Contents and chemical properties: Each 500 unit vial contains:

  • 500 units of Factor IX  
  • 500 units of Factor II (prothrombin, hence the name)
  • 500 units of Factor X (prothrombinex, get it)

When reconstituted, each unit occupies a very small volume (500 units = 50ml), which is a major benefit if you do not wish to infuse vast volumes of hyperoncotic protein-rich fluid into your hemodynamically fragile patient.

Storage is in a regular refrigerator, for up to 6 months. It should not be frozen.

Indications for use are rather limited, and warfarin reversal is usually the only indication one will encounter in routine practice. The use of prothrombinex in massive transfusion is less clearly established, as often enough other factors are also deficient, and one is rarely concerned about the absolute fluid volume.

Dose for the reversal of warfarin is 15–50 IU/kg

Adverse effects: One can never rile out the possibility that an allergic or anaphylactic reaction could occur, but they are rare. More common and threatening is probably thrombosis, which it can cause in predisposed individuals - for example those with liver disease (Anderson et al, 1990)

References

Benjamin, Richard John, and Lisa Swinton McLaughlin. "Plasma components: properties, differences, and uses." Transfusion 52 (2012): 9S-19S.

Khawar, Hina, et al. "Fresh frozen plasma (FFP)." StatPearls [Internet] (2020).

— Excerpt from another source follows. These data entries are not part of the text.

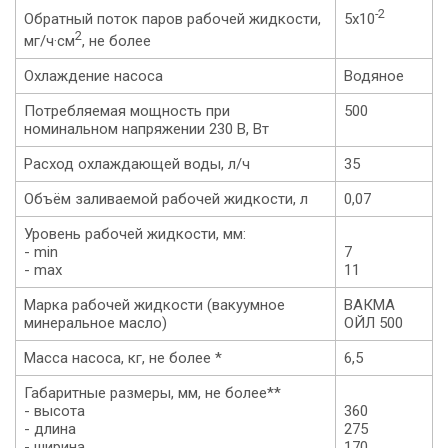
-2
Обратный поток паров рабочей жидкости,
5х10
2
мг/ч·см
, не более
Охлаждение насоса
Водяное
Потребляемая мощность при
500
номинальном напряжении 230 В, Вт
Расход охлаждающей воды, л/ч
35
Объём заливаемой рабочей жидкости, л
0,07
Уровень рабочей жидкости, мм:
- min
7
- max
11
Марка рабочей жидкости (вакуумное
ВАКМА
минеральное масло)
ОЙЛ 500
Масса насоса, кг, не более *
6,5
Габаритные размеры, мм, не более**
- высота
360
- длина
275
- ширина
170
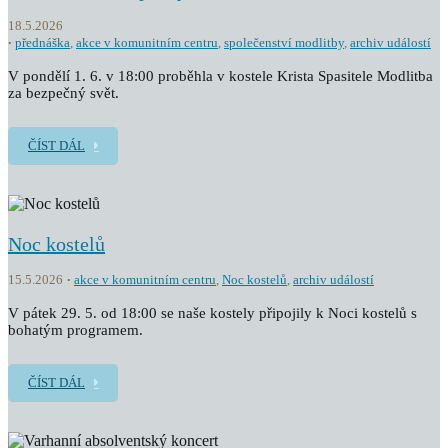
18.5.2026
přednáška
,
akce v komunitním centru
,
společenství modlitby
,
archiv událostí
V pondělí 1. 6. v 18:00 proběhla v kostele Krista Spasitele Modlitba
za bezpečný svět.
ČÍST DÁL
Noc kostelů
15.5.2026
akce v komunitním centru
,
Noc kostelů
,
archiv událostí
V pátek 29. 5. od 18:00 se naše kostely připojily k Noci kostelů s
bohatým programem.
ČÍST DÁL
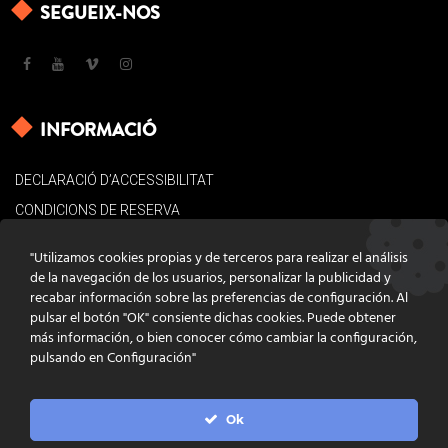
SEGUEIX-NOS
INFORMACIÓ
DECLARACIÓ D’ACCESSIBILITAT
CONDICIONS DE RESERVA
AVÍS LEGAL
"Utilizamos cookies propias y de terceros para realizar el análisis
POLÍTICA DE COOKIES
de la navegación de los usuarios, personalizar la publicidad y
recabar información sobre las preferencias de configuración. Al
CONTACTE
pulsar el botón "OK" consiente dichas cookies. Puede obtener
más información, o bien conocer cómo cambiar la configuración,
pulsando en Configuración"
Ok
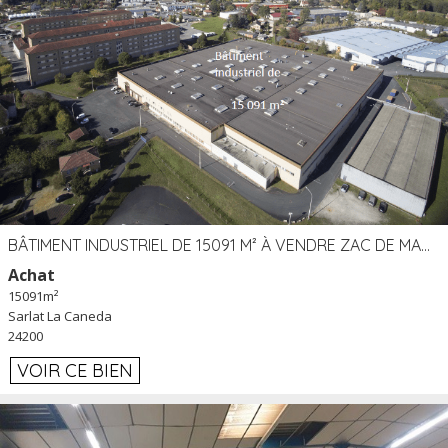
BÂTIMENT INDUSTRIEL DE 15091 M² À VENDRE ZAC DE MADRAZÈS À SARLAT (24)
Achat
15091m²
Sarlat La Caneda
24200
VOIR CE BIEN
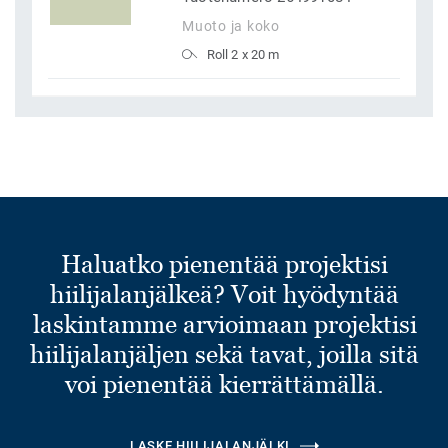
Muoto ja koko
Roll 2 x 20 m
Haluatko pienentää projektisi
hiilijalanjälkeä? Voit hyödyntää
laskintamme arvioimaan projektisi
hiilijalanjäljen sekä tavat, joilla sitä
voi pienentää kierrättämällä.
LASKE HIILIJALANJÄLKI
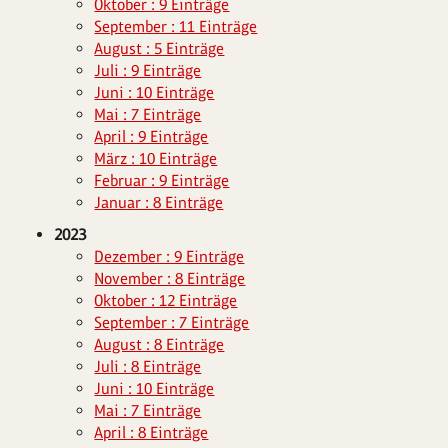
Oktober : 9 Einträge
September : 11 Einträge
August : 5 Einträge
Juli : 9 Einträge
Juni : 10 Einträge
Mai : 7 Einträge
April : 9 Einträge
März : 10 Einträge
Februar : 9 Einträge
Januar : 8 Einträge
2023
Dezember : 9 Einträge
November : 8 Einträge
Oktober : 12 Einträge
September : 7 Einträge
August : 8 Einträge
Juli : 8 Einträge
Juni : 10 Einträge
Mai : 7 Einträge
April : 8 Einträge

R. Sümpelmann , T. Schürholz , E. Thorns , J. Hausdörfer Acid–base, electrolyte and metabolite concentrations in packed red blood cells for major transfusion in infants Pediatric Anesthesia Volume 11, Issue 2, pages 169–173, March 2001

Van Der Meer, Pieter F., and Dirk de Korte. "Platelet preservation: agitation and containers." Transfusion and apheresis Science 44.3 (2011): 297-304.

Wong, Henna, and Nicola Curry. "Cryoprecipitate transfusion: current perspectives." International Journal of Clinical Transfusion Medicine 4 (2016): 89-97.

Anderson, Brian J., Steven R. Keeley, and Neil D. Johnson. "Prothrombinex‐induced thrombosis and its management with regional plasminogen activator in hepatic failure." Medical journal of Australia 153.6 (1990): 352-356.